[The task]: Within the entries that follow, report how many lines contain the word "我的客户", giving the number by itself.

[Input data]:
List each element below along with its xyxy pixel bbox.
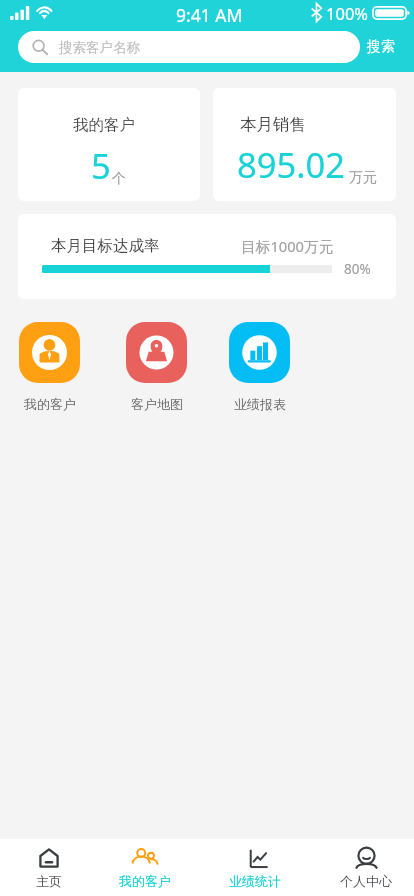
staticText: 我的客户 [73, 115, 135, 135]
staticText: 业绩报表 [234, 396, 286, 412]
staticText: 5 [91, 142, 111, 189]
staticText: 100% [326, 2, 369, 24]
button[interactable]: 本月目标达成率 [18, 214, 396, 299]
staticText: 9:41 AM [176, 3, 243, 27]
button[interactable]: 客户地图 [126, 322, 187, 383]
button[interactable]: 本月销售 [213, 88, 396, 201]
staticText: 搜索客户名称 [59, 39, 140, 56]
button[interactable]: 我的客户 [19, 322, 80, 383]
staticText: 我的客户 [119, 873, 171, 889]
button[interactable]: 业绩报表 [229, 322, 290, 383]
staticText: 我的客户 [24, 396, 76, 412]
button[interactable]: 搜索客户名称 [18, 31, 360, 63]
staticText: 个人中心 [340, 873, 392, 889]
button[interactable]: 我的客户 [18, 88, 200, 201]
staticText: 目标1000万元 [241, 236, 334, 256]
staticText: 本月目标达成率 [51, 236, 160, 256]
staticText: 80% [344, 260, 371, 278]
button[interactable]: 搜索 [360, 31, 414, 63]
staticText: 万元 [349, 169, 377, 187]
staticText: 895.02 [237, 141, 345, 188]
button[interactable]: 我的客户 [103, 839, 206, 896]
staticText: 客户地图 [131, 396, 183, 412]
staticText: 个 [112, 170, 126, 188]
button[interactable]: 业绩统计 [206, 839, 310, 896]
staticText: 本月销售 [240, 114, 306, 135]
button[interactable]: 主页 [0, 839, 103, 896]
button[interactable]: 个人中心 [310, 839, 414, 896]
staticText: 业绩统计 [229, 873, 281, 889]
staticText: 搜索 [367, 38, 395, 56]
staticText: 主页 [36, 873, 62, 889]
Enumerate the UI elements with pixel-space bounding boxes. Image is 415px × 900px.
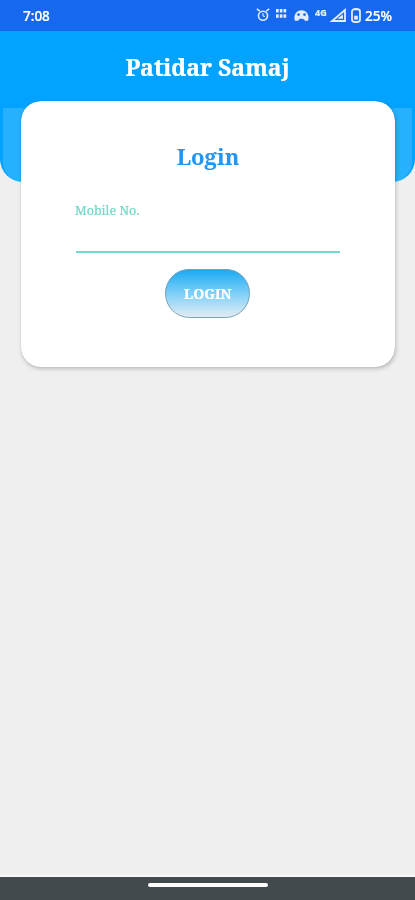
staticText: 7:08 xyxy=(23,7,50,25)
staticText: Mobile No. xyxy=(75,202,140,219)
staticText: Patidar Samaj xyxy=(0,51,415,82)
other: Home xyxy=(148,883,268,887)
staticText: Login xyxy=(21,141,395,171)
button[interactable]: Mobile No. xyxy=(76,198,340,253)
staticText: 4G xyxy=(315,6,327,18)
staticText: 25% xyxy=(365,7,392,25)
button[interactable]: LOGIN xyxy=(165,269,250,318)
staticText: LOGIN xyxy=(184,284,232,303)
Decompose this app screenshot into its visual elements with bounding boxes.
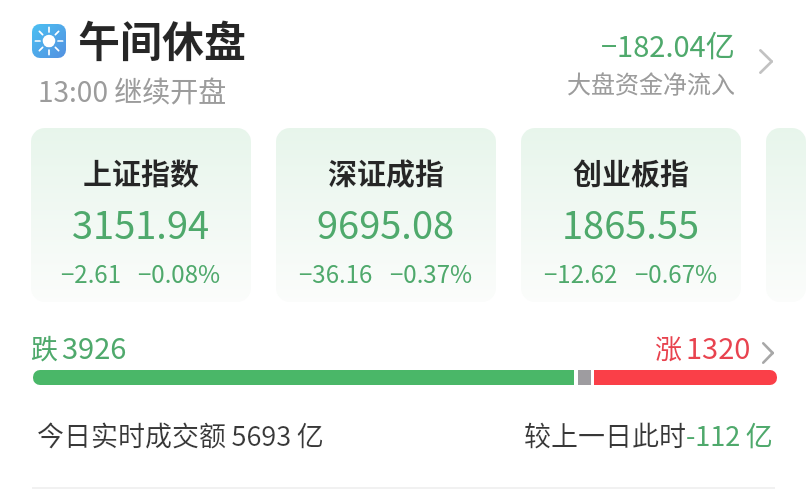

[Task output]: 6